To aid in the exchange of doc files between programs every Word version since Word 97 has been able to save their doc files in a Word 97 format. Saving a Word file in this format will lose any of the database features that were added to the file format after Word 97.
Word .doc files are used as an source format for some eBook files. In addition there are converters that will convert .doc files directly into a particular eBook format. Many of these converters actually require that a copy of word be present on the system to help with the conversion.
Some users might wonder why .doc isn't used more often as an eBook format. This is because using Word to read the document is not a very satisfying experience since it is so easy to accidentally change the document and scolling is not the best way to read a book. Some versions of Word have a review mode that can provide a reasonable reading experience for these documents.
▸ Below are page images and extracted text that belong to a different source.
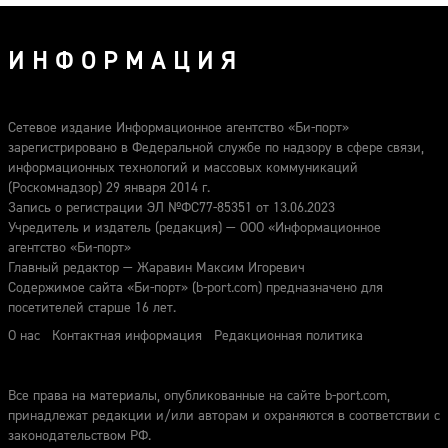
ИНФОРМАЦИЯ
Сетевое издание Информационное агентство «Би-порт»
зарегистрировано в Федеральной службе по надзору в сфере связи,
информационных технологий и массовых коммуникаций
(Роскомнадзор) 29 января 2014 г.
Запись о регистрации ЭЛ №ФС77-85351 от 13.06.2023
Учредитель и издатель (редакция) — ООО «Информационное
агентство «Би-порт»
Главный редактор — Жаравин Максим Игоревич
Содержимое сайта «Би-порт» (b-port.com) предназначено для
посетителей старше 16 лет.
О нас
Контактная информация
Редакционная политика
Все права на материалы, опубликованные на сайте b-port.com,
принадлежат редакции и/или авторам и охраняются в соответствии с
законодательством РФ.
There are many other word processing programs that can read and write files that are .doc compatible however some of the .doc features may or may not be supported. This can cause problems when trying to read a .doc file with one of these programs. In addition the eBook translation programs will not look for one of these programs to aid in the translation. The main work around is to use RTF files as source documents. This format is designed to allow the exchange of documents between different programs and operating systems. All Word programs can save files in RTF format.
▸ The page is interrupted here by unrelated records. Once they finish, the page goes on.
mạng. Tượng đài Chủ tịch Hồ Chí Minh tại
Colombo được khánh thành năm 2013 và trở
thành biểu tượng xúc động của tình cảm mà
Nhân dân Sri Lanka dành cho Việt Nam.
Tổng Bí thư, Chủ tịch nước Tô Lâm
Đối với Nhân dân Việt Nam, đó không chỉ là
Word is also considered part of the suite called Microsoft Office files.
[edit] PalmDOC
The default text file database format on Palm devices is the "DOC" file. It starts as a plain ASCII text file using line ends to mark the end of paragraph and is converted using a form of RLE compression to save space in RAM. Available DOC readers decompress the file on the fly as they display it. The compression method is "asynchronous" -- it can be decompressed much faster than it can be compressed. Most doc files are created on desktops and synced to the target device, as compressing on the Palm is slow. RLE compression results in an approximate 40% reduction in file size.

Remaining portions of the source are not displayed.